Marcassie Farm and Moray

Marcassie

Marcassie Farm is a family owned organic small holding nestled in the fertile plains of the Laich of Moray in north east Scotland.

The farm consists of 18 acres of arable land, 5 acres of grounds and gardens surrounding a large farmhouse and steading and a separate 12 acres of mature woodland. Betsy, Sven and Braga grow vegetables, fruit and herbs and have small flocks of laying hens and Gotland x Shetland sheep.

We love being here on the farm because its so easy to be present with nature. Naturally Useful could never find a good home on an industrial estate!

Karen takes Lara (the dog) for walks every day through the fields to find inspiration when she’s stuck or to clear her head ready to work. The fields are surrounded by hedgerows. These wildlife corridors not only bring much life to the farm and boost up the biodiversity but they also provide most of the non-willow material that we weave into the baskets, coffins and urns. The hedgerows are heavy with hazel, sloes, blackcurrants, wild rose and hawthorn.
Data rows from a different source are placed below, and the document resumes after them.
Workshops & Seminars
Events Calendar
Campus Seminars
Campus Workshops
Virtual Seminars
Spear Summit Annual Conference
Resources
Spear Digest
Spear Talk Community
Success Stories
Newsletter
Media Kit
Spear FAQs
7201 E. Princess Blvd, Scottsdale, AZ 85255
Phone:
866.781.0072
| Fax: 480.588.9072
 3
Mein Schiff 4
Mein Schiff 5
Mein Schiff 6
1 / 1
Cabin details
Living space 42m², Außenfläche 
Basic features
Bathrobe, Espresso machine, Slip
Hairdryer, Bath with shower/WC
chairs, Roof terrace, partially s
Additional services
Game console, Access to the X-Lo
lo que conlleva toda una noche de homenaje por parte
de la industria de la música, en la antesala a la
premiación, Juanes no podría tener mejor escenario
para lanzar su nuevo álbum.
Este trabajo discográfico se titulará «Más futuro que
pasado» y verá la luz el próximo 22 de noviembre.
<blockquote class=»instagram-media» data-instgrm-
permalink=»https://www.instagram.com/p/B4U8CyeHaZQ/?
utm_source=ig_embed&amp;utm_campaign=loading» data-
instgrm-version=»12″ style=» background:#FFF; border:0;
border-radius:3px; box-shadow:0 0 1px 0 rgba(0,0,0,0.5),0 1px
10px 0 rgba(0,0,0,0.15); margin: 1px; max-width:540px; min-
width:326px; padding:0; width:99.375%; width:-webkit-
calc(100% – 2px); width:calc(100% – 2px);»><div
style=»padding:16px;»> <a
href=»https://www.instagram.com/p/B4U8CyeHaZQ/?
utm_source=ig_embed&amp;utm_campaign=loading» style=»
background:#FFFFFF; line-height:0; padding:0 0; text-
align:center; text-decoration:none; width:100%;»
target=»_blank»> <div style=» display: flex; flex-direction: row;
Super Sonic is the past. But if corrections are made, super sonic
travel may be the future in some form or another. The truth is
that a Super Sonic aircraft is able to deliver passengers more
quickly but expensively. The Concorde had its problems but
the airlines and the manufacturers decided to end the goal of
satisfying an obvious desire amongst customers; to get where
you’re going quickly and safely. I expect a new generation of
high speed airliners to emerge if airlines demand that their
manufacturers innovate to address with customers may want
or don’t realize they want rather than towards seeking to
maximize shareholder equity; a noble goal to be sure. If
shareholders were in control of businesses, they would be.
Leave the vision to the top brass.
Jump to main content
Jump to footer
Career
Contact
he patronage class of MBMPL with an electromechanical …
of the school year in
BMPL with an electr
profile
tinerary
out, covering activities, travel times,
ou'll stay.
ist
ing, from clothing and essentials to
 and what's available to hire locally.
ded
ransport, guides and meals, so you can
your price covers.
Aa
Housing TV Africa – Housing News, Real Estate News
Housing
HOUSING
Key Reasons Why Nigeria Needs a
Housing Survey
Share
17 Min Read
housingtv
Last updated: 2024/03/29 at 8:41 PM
All through the year there is something on offer from this land.

In the summer months, Betsy and Sven also offer simple self-catering accommodation through a mixture of cabins, huts and caravans, ideal for families or groups or also for singles or couples on retreat. Whilst there are lots of good people down here, we’ve each got our own patch of the farm so it never feels busy or crowed. There is a very tangible sense of peace here.

Moray

If you’re coming over for a course, it’s well worth making time to have an explore around the area.
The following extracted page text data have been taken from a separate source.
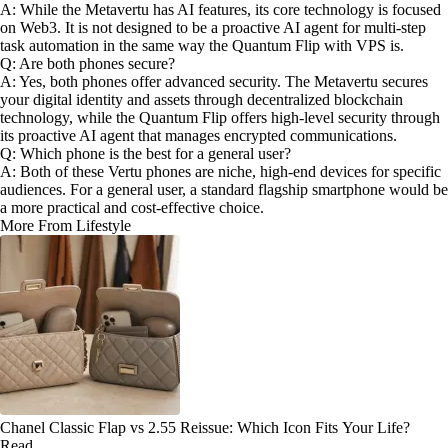
A: While the Metavertu has AI features, its core technology is focused
on Web3. It is not designed to be a proactive AI agent for multi-step
task automation in the same way the Quantum Flip with VPS is.
Q: Are both phones secure?
A: Yes, both phones offer advanced security. The Metavertu secures
your digital identity and assets through decentralized blockchain
technology, while the Quantum Flip offers high-level security through
its proactive AI agent that manages encrypted communications.
Q: Which phone is the best for a general user?
A: Both of these Vertu phones are niche, high-end devices for specific
audiences. For a general user, a standard flagship smartphone would be
a more practical and cost-effective choice.
More From Lifestyle
Chanel Classic Flap vs 2.55 Reissue: Which Icon Fits Your Life?
Read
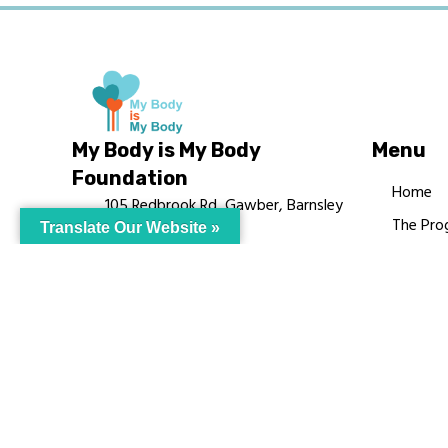
My Body is My Body
Menu
Foundation
Home
105 Redbrook Rd, Gawber, Barnsley
The Pro
Translate Our Website »
S75 2RG
Languag
chrissy@mbimb.org
Courses
MBIMB 
About
RAG4GE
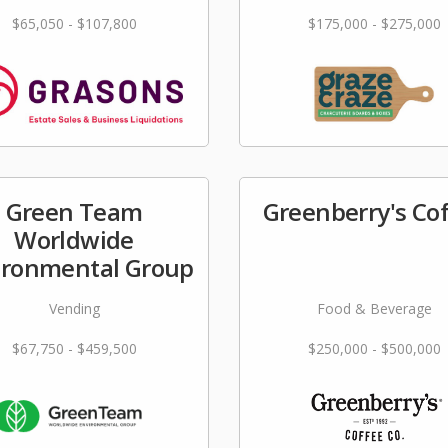
$65,050 - $107,800
$175,000 - $275,000
Green Team
Greenberry's Co
Worldwide
ironmental Group
Vending
Food & Beverage
$67,750 - $459,500
$250,000 - $500,000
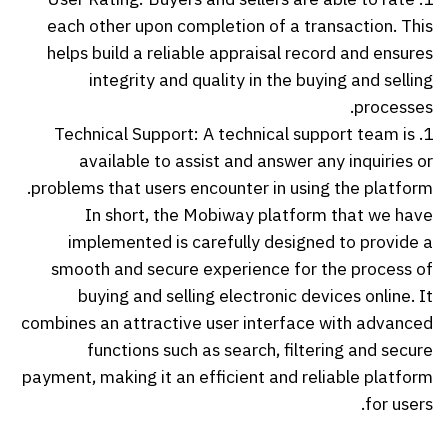
each other upon completion of a transaction. This
helps build a reliable appraisal record and ensures
integrity and quality in the buying and selling
processes.
1. Technical Support: A technical support team is
available to assist and answer any inquiries or
problems that users encounter in using the platform.
In short, the Mobiway platform that we have
implemented is carefully designed to provide a
smooth and secure experience for the process of
buying and selling electronic devices online. It
combines an attractive user interface with advanced
functions such as search, filtering and secure
payment, making it an efficient and reliable platform
for users.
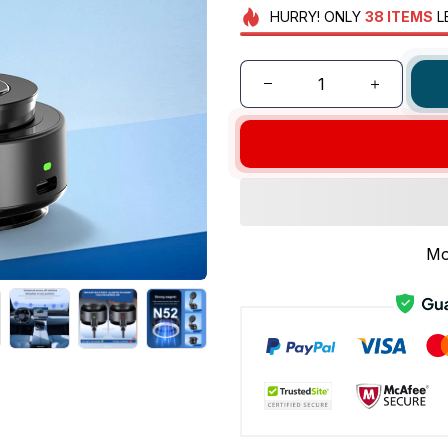
HURRY!
ONLY
38
ITEMS
L
Mo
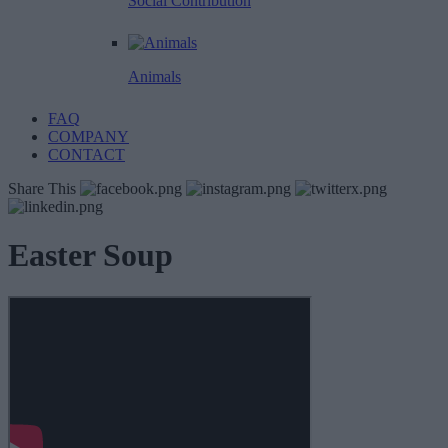
Social Contribution
Animals
FAQ
COMPANY
CONTACT
Share This
Easter Soup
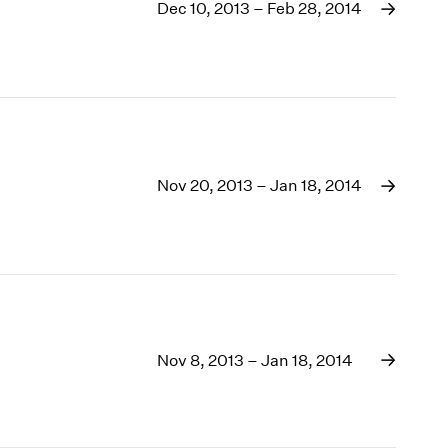
1969
Dec 10, 2013 – Feb 28, 2014
1968
1967
1966
1965
1964
1963
1962
Nov 20, 2013 – Jan 18, 2014
1961
1960
Nov 8, 2013 – Jan 18, 2014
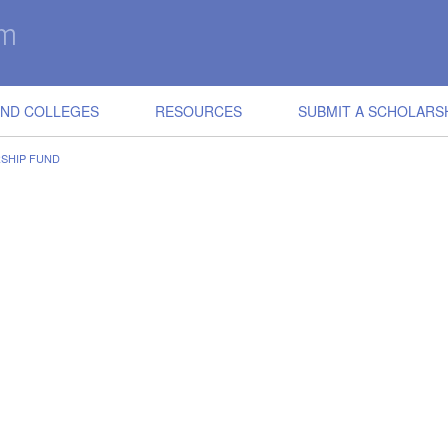
IND COLLEGES
RESOURCES
SUBMIT A SCHOLARS
RSHIP FUND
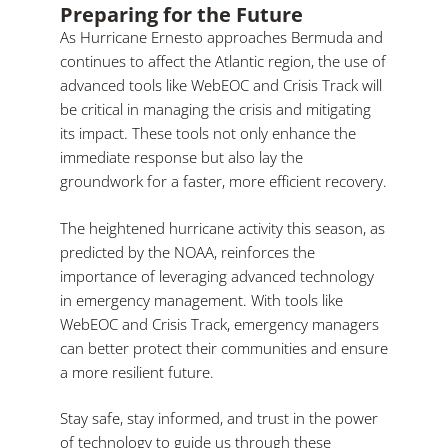
Preparing for the Future
As Hurricane Ernesto approaches Bermuda and
continues to affect the Atlantic region, the use of
advanced tools like WebEOC and Crisis Track will
be critical in managing the crisis and mitigating
its impact. These tools not only enhance the
immediate response but also lay the
groundwork for a faster, more efficient recovery.
The heightened hurricane activity this season, as
predicted by the NOAA, reinforces the
importance of leveraging advanced technology
in emergency management. With tools like
WebEOC and Crisis Track, emergency managers
can better protect their communities and ensure
a more resilient future.
Stay safe, stay informed, and trust in the power
of technology to guide us through these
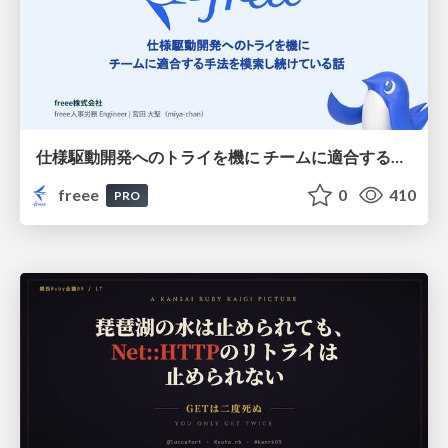
仕様駆動開発へのトライを機に チームに適合する手法を模索し続けている話
freee
0
410
PRO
To our mind, there is something for everyone; we have mountains, woodland and moorland, rivers, estuaries and the sea. We live under the blessed rain shadow; Forres is bound on 3 sides by mountains so the clouds empty their rain onto the uplands and for the most part we stay dry.
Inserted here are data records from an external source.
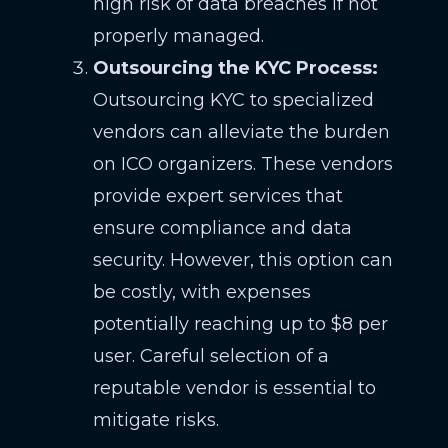
high risk of data breaches if not
properly managed.
Outsourcing the KYC Process:
Outsourcing KYC to specialized
vendors can alleviate the burden
on ICO organizers. These vendors
provide expert services that
ensure compliance and data
security. However, this option can
be costly, with expenses
potentially reaching up to $8 per
user. Careful selection of a
reputable vendor is essential to
mitigate risks.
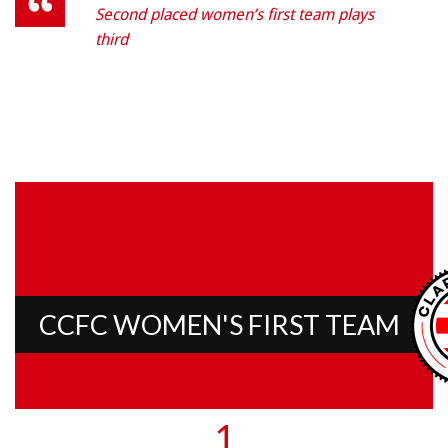
Second placed women’s first team plays
third
CCFC WOMEN'S FIRST TEAM
1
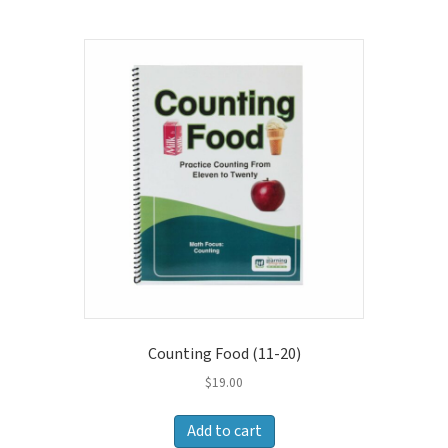
price:
high
to
low
Counting Food (11-20)
$
19.00
Add to cart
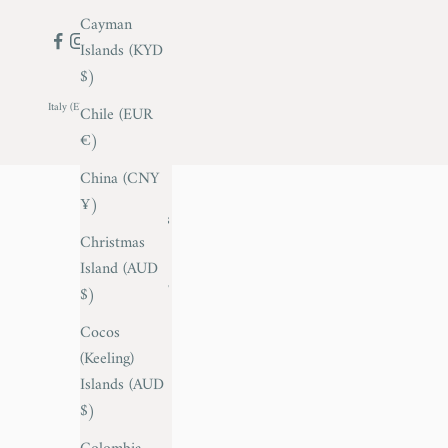
Cayman
Islands (KYD
$)
Italy (EUR €)
Chile (EUR
Country
€)
Afghanistan
China (CNY
(AFN ؋)
¥)
Åland Islands
Christmas
(EUR €)
Island (AUD
Albania (ALL
$)
L)
Cocos
Andorra
(Keeling)
(EUR €)
Islands (AUD
$)
Anguilla
(XCD $)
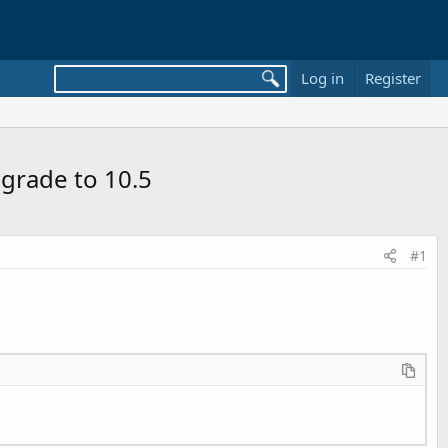
Log in
Register
grade to 10.5
#1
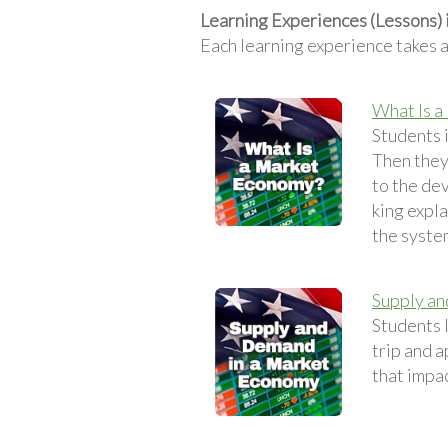
Learning Experiences (Lessons)
Each learning experience takes 
What Is a
Students 
Then they
to the dev
king expl
the syste
Supply a
Students 
trip and a
that impa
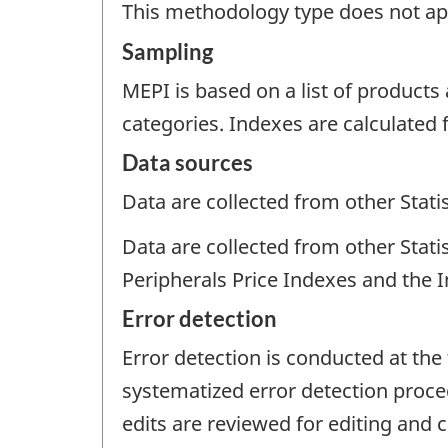
This methodology type does not appl
Sampling
MEPI is based on a list of produc
categories. Indexes are calculated 
Data sources
Data are collected from other Stat
Data are collected from other Stat
Peripherals Price Indexes and the 
Error detection
Error detection is conducted at the 
systematized error detection proced
edits are reviewed for editing and 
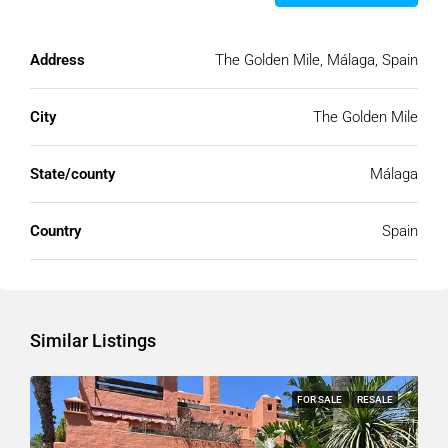
Address
The Golden Mile, Málaga, Spain
City
The Golden Mile
State/county
Málaga
Country
Spain
Similar Listings
FOR SALE
RESALE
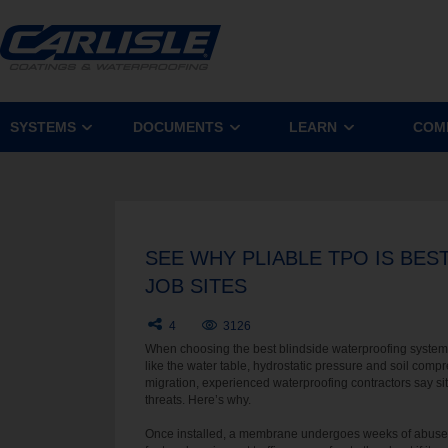
SYSTEMS
DOCUMENTS
LEARN
COM
SEE WHY PLIABLE TPO IS BE
JOB SITES
4
3126
When choosing the best blindside waterproofing system, 
like the water table, hydrostatic pressure and soil compr
migration, experienced waterproofing contractors say s
threats. Here’s why.
Once installed, a membrane undergoes weeks of abuse a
Moray is on the narrowest part of Scotland so should you want to, you can get from east to west very quickly. It’s worth bearing in mind that (thankfully) the famous Scottish midges seem to much prefer the west coast than our east coast!

Nature is very present here. The population of us two-leggeds is low so there is plenty of room for the animal and plant kingdoms to stretch their wings, hooves and roots.

There are deer aplenty with roe down with us in the lowlands and red up on the hills. Rutting season for the red’s in the Autumn is a sight (and sound!) to behold.

We are blessed by a bunch of migratory birds; waxwings, redwings, geese, swallows and swifts are just the tip of the ice burg. Wetland and estuary birds are a treat with curlews, herons, oystercatchers and sand pipers being some of our favourites. If bird watching takes your fancy, there are plenty of bird hides and feeding stations dotted around.

Take a little wander around the old fishing village of Findhorn and you’ll easily spot the grey seals out on the sand bar. A little further along the coast east or west you can catch sight of dolphins (even sometimes at Findhorn!).

A friend of Naturally Useful, Dan Puplett, offers a wide variety of guided walks, identification, bushcraft and wildlife tracking courses that will help you get to know the non-human life of Moray.

It’s whiskey country here thanks to the fresh peaty waters and so there are many distilleries to tour.  Luckily, Karen’s favourite whisky (a nice oaky number) is made a short walk from my front door at the Benromach Distillery in Forres.

The land up here is full of old stories of fisher quines down on the docks, and historical stories of witches being rolled down hills in spiked barrels.

If you’re interested in communal living and eco-housing then The Findhorn Foundation, an internationally renowned eco-village, tucked between Kinloss and Findhorn Village.

There are plenty of cycle routes for two-wheel fans with a good mixture of well-maintained cycle paths (including the first one in the whole of the UK!) and great mountain bike trails.

We do hope you have some times to adventure around these parts. Karen thinks it’s so good that, even when she tried to leave it (going to New Zealand), she had to come back because she missed it so much!